> What is being asked: The first line of the data below and every line after it, through the one with "people on the", must be transcribed without change.

----

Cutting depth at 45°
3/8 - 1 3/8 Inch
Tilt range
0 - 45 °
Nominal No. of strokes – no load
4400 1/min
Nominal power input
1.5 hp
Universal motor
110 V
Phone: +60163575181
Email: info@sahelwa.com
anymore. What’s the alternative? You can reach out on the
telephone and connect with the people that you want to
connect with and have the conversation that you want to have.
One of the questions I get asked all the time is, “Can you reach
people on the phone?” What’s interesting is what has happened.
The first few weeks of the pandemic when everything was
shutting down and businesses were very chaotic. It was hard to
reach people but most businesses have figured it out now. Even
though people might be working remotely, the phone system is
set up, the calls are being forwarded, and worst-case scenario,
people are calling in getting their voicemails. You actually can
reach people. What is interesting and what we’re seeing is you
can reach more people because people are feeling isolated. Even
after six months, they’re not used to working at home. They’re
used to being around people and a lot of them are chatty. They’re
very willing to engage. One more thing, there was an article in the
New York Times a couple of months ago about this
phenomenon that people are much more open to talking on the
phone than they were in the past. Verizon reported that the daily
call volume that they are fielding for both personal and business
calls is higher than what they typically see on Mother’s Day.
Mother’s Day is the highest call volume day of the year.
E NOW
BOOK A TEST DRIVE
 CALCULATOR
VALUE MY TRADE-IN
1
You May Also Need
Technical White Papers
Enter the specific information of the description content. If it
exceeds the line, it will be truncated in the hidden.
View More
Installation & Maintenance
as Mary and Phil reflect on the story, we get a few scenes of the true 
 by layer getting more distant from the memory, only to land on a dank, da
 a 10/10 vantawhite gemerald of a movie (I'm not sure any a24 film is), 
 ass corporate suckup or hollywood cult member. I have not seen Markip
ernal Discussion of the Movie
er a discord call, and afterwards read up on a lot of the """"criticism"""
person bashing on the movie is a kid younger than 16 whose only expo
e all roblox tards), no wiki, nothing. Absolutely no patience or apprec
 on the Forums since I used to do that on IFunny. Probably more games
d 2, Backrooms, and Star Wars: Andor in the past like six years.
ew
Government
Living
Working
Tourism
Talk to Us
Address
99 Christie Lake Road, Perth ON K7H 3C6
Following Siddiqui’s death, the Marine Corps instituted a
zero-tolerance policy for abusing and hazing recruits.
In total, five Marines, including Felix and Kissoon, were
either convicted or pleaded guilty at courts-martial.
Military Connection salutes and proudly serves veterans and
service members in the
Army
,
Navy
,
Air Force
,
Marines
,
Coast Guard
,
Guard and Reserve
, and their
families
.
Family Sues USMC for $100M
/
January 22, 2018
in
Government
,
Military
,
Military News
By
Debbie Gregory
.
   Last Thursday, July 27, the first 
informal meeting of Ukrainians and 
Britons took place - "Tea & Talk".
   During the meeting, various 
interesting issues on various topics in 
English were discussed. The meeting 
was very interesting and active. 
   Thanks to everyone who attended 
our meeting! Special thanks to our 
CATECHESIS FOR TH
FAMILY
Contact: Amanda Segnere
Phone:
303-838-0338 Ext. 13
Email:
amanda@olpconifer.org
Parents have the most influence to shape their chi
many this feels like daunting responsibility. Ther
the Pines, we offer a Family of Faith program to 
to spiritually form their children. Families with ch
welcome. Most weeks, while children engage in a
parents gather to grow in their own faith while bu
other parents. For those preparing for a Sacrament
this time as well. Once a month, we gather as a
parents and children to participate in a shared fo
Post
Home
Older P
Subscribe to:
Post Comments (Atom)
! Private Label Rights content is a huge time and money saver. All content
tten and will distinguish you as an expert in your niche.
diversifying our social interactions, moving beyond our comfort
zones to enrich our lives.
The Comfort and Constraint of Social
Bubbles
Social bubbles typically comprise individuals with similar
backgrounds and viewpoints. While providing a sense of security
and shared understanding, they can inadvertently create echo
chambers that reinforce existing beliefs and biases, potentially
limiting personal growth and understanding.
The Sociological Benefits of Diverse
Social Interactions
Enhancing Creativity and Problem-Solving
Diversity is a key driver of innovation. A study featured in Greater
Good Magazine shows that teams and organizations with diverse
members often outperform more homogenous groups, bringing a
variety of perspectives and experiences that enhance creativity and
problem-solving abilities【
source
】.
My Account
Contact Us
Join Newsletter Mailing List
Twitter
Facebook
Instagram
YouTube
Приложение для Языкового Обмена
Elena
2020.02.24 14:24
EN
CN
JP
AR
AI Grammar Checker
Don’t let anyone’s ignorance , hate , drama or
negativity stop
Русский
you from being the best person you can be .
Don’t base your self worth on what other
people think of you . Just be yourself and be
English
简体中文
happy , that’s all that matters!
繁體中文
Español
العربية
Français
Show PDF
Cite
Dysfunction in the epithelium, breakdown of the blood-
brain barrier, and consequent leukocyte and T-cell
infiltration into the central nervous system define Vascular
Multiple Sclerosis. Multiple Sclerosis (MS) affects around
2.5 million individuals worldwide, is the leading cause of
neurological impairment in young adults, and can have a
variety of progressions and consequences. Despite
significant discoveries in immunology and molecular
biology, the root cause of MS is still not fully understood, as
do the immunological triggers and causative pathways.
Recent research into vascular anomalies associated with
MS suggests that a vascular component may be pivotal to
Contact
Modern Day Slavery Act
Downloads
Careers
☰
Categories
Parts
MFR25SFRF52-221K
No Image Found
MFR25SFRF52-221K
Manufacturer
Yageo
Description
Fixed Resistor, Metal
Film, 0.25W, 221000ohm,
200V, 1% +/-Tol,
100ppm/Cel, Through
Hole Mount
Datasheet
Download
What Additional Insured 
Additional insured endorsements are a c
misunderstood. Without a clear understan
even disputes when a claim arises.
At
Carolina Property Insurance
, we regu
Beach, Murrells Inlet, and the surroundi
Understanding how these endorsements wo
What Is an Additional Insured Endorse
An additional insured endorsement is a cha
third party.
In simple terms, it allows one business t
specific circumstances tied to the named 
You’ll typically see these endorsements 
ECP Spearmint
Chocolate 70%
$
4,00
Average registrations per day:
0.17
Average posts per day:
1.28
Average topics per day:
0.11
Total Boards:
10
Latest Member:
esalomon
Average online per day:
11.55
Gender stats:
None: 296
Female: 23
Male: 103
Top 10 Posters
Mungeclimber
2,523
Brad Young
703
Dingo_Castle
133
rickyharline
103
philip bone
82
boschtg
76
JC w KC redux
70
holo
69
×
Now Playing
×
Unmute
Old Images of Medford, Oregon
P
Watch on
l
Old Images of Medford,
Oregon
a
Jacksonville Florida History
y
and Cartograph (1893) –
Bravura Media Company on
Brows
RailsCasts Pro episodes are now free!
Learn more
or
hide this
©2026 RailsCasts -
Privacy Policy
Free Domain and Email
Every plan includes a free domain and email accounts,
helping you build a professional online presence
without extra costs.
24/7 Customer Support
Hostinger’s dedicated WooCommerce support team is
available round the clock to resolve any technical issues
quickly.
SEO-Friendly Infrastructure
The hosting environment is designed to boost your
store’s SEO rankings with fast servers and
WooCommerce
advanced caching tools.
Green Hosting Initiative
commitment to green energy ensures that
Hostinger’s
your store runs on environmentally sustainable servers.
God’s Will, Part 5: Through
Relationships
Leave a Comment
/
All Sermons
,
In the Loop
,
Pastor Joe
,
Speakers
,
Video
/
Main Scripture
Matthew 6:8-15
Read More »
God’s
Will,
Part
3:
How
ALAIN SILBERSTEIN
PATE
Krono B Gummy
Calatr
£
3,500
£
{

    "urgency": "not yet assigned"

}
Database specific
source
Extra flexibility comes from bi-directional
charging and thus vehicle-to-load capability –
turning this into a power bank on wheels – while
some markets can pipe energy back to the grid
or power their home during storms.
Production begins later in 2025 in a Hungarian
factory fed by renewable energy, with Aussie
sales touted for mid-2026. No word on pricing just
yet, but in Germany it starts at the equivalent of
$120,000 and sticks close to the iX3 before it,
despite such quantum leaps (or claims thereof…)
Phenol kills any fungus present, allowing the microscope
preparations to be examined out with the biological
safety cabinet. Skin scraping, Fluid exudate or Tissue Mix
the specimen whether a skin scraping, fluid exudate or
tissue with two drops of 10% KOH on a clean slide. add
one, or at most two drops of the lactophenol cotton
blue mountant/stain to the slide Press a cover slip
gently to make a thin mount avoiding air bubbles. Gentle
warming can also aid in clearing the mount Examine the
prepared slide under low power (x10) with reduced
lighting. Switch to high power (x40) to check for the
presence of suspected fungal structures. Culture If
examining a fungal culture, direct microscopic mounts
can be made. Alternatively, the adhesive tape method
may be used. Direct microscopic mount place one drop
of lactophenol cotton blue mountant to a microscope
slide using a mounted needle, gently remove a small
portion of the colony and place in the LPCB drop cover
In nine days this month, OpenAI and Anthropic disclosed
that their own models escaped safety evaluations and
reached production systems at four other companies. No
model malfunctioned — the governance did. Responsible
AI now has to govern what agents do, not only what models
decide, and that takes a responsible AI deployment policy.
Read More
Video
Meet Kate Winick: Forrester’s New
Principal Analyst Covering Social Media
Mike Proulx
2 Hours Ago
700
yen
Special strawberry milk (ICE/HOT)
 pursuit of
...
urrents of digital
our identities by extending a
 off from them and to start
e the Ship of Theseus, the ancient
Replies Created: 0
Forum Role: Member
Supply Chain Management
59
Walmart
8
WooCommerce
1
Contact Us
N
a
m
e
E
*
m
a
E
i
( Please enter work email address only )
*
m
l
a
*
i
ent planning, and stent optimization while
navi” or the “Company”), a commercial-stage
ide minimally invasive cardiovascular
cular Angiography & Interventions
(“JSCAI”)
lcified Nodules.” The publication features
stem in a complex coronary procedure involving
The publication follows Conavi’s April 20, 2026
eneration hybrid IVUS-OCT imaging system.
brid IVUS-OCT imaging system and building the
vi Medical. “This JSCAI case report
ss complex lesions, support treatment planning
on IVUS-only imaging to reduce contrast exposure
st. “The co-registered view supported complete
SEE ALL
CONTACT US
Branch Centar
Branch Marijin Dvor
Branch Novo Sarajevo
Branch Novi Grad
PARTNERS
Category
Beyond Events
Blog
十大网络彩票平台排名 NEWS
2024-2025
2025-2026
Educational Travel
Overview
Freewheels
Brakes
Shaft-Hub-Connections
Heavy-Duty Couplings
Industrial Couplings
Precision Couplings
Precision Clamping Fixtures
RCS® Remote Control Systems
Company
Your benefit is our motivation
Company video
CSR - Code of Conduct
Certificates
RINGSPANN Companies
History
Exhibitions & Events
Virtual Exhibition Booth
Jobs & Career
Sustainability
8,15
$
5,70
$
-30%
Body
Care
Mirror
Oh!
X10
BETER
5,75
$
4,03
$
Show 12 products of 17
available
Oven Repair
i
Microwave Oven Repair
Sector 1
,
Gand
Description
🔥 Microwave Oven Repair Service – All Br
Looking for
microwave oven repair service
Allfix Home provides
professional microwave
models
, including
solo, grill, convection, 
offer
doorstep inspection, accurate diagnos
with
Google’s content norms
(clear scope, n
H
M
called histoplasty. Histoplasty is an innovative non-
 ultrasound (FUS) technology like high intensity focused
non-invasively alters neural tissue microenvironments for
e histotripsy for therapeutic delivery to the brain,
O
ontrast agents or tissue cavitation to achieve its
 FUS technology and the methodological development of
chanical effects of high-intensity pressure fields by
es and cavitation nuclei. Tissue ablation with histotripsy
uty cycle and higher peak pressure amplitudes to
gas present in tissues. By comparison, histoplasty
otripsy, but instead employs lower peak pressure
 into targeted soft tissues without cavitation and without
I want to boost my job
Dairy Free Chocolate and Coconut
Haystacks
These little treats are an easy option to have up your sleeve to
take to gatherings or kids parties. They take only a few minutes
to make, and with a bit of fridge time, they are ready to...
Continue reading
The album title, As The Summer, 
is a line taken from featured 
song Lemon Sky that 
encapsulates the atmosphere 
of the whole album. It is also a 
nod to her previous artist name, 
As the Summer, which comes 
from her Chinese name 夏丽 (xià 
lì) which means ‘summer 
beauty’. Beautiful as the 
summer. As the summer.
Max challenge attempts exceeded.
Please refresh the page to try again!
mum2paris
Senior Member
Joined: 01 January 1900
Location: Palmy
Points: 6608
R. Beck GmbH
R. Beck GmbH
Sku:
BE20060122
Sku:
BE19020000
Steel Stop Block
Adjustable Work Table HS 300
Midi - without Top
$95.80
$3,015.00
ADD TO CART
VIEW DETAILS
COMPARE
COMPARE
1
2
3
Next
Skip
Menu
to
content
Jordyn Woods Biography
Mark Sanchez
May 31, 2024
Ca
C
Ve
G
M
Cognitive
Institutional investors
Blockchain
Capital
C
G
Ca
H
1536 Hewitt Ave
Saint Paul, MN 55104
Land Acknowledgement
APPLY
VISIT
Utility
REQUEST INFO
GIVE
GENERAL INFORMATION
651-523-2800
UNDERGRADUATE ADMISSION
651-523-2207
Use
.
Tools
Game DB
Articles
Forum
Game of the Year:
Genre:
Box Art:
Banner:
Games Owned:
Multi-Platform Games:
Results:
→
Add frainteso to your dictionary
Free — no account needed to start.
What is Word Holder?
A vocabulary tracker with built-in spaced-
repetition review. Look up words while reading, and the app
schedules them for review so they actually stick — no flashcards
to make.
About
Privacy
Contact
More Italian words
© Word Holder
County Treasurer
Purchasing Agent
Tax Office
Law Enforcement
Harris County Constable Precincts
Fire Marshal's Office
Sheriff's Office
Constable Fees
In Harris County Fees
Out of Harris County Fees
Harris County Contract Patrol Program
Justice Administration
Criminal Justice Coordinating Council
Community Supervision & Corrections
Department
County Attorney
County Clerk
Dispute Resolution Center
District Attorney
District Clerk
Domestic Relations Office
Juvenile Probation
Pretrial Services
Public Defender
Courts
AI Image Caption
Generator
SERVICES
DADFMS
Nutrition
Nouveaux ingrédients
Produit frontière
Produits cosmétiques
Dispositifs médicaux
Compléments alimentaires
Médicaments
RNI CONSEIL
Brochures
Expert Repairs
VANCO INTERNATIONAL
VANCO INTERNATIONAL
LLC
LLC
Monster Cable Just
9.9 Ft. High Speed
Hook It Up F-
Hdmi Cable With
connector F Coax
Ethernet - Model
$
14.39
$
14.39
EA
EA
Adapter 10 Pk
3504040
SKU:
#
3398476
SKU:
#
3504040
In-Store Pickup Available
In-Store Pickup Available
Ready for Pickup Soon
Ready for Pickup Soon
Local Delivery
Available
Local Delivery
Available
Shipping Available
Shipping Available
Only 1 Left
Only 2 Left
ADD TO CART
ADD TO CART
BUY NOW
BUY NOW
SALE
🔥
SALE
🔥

----

> Exercise solution:
Cutting depth at 45°
3/8 - 1 3/8 Inch
Tilt range
0 - 45 °
Nominal No. of strokes – no load
4400 1/min
Nominal power input
1.5 hp
Universal motor
110 V
Phone: +60163575181
Email: info@sahelwa.com
anymore. What’s the alternative? You can reach out on the
telephone and connect with the people that you want to
connect with and have the conversation that you want to have.
One of the questions I get asked all the time is, “Can you reach
people on the phone?” What’s interesting is what has happened.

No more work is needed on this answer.